Sunday, March 05, 2006

The Bookseller of Kabul

I have just read the most wonderful, compelling and devastating book, The Bookseller of Kabul by the Norwegian foreign correspondent Asne Seierstad. I can’t speak highly enough of this portrait of an Afghan family after the fall of the Taliban. The lives of the central protagonists had so many parallels with the lives of people in Timor and yet there can be no denying that Timorese women have it a touch easier than Afghan women: at least they don’t have to wear the awful burqa, and can leave the house unaccompanied by a male relative.

Most importantly, they’re not killed for bringing shame on their families.
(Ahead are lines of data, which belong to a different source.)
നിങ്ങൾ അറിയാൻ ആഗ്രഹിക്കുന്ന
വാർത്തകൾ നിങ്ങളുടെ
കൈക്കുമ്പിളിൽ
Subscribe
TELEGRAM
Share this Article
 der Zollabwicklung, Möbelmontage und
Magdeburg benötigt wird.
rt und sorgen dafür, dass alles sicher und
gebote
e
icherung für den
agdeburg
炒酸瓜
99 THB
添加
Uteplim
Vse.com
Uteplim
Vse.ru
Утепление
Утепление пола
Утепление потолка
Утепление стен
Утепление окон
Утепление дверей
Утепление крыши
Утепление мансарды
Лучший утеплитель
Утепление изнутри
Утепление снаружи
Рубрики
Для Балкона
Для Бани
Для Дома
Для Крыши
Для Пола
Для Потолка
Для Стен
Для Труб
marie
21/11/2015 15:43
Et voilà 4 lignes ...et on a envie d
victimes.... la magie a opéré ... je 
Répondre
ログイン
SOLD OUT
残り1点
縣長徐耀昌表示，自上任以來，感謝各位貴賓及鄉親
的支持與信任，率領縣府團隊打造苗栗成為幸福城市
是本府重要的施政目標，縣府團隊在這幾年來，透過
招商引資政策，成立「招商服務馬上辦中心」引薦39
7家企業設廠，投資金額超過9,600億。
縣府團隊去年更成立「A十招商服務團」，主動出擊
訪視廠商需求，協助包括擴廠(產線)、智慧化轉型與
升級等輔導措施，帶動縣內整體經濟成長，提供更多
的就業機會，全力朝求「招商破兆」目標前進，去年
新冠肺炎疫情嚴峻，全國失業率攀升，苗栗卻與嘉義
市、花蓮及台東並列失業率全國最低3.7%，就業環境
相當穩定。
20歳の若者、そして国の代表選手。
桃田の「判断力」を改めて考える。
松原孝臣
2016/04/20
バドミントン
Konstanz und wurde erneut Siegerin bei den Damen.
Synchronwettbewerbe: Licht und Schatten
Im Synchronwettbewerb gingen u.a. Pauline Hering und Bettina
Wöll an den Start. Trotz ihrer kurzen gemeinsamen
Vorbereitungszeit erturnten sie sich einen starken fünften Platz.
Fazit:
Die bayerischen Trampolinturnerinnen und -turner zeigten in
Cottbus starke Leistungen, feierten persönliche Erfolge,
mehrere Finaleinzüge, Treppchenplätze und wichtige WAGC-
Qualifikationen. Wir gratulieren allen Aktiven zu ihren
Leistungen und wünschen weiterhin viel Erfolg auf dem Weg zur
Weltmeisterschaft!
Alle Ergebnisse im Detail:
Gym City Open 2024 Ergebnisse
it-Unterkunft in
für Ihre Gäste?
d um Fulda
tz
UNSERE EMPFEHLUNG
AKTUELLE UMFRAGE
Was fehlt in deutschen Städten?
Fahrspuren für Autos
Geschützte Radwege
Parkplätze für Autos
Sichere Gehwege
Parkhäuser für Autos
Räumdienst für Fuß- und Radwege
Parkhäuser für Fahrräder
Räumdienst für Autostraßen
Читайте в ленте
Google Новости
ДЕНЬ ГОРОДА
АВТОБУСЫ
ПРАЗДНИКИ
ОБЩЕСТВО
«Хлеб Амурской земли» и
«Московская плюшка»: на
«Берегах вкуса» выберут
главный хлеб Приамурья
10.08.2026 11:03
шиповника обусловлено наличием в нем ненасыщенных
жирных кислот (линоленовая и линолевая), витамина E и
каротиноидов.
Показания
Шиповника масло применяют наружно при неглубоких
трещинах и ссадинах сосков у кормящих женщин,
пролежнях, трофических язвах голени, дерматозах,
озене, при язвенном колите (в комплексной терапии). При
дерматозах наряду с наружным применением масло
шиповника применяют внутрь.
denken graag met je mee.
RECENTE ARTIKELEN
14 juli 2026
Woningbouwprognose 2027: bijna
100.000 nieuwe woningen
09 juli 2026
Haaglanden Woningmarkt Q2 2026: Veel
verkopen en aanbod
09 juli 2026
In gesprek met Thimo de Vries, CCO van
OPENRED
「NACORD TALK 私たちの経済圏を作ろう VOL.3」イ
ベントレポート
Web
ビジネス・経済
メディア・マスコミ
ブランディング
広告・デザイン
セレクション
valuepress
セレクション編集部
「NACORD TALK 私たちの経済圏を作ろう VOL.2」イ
However, like their Afghan sisters Timorese women endure the authoritarian power of their fathers, uncles, brothers, husbands and even sons; their uncles negotiate their bride price; girls marry too young and are sent to live with their husbands family who feel they own her because they purchased her; domestic violence rates are unacceptably high; men practice polygamy and often inherit their deceased brother’s wife; boys are privileged with an education; women are relegated to the domestic sphere while men control the public sphere; and women endure too many pregnancies and bear too many children without due regard for their health. If you read this book, you might well pay a thought not only to the plight of Afghan women but also to the situation of women in Timor. I commend this book to you.